The Center for Democracy & Technology applauded the introduction today of legislation to update and strengthen rules for government surveillance. The bill, introduced by Sen. Patrick J. Leahy (D-VT), would update the Electronic Communications Privacy Act, a 1986 law that sets rules for government access to email and other Internet communications. The bill would require the government to obtain a warrant from a judge before reading someone's email. It would also require a warrant for the government to track people in real time using their cell phones.
"Of course, the government needs to be able to investigate crimes and protect the national security, but it should do so within the rules set by the Constitution, and that means the government should get a warrant from a judge," said Jim Dempsey, CDT Vice President for Public Policy. "The courts have been slow in responding to technology, and the protections have lagged, so Congress needs to act."

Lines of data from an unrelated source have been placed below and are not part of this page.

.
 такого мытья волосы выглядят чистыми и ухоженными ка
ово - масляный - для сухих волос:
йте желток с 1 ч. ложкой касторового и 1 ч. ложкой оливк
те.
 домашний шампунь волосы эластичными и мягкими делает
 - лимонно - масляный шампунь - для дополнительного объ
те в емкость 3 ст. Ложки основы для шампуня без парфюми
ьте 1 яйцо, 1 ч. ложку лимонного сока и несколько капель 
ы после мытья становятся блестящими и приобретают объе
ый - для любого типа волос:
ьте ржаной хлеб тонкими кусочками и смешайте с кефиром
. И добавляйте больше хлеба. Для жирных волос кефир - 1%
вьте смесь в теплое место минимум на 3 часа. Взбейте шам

"Everyone knows that this technology we have become so dependent on also can expose our most intimate thoughts and our daily movements to government surveillance. I hope that the Justice Department will recognize that the Constitutional standard of a judge's warrant is the right standard for government intrusion on our privacy," said Dempsey.
Last year, Digital Due Process , a coalition of leading Internet and communications companies, think tanks, trade associations and advocacy groups across the political spectrum, issued recommendations for privacy, many of which are reflected in the Leahy bill.
Dempsey noted that the Leahy bill would allow the government to get retrospective records tracking a person's past location without a warrant. "In some ways, the bill does not provide full protection, and we will work to improve it, but as it stands now it is clearly a big leap forward."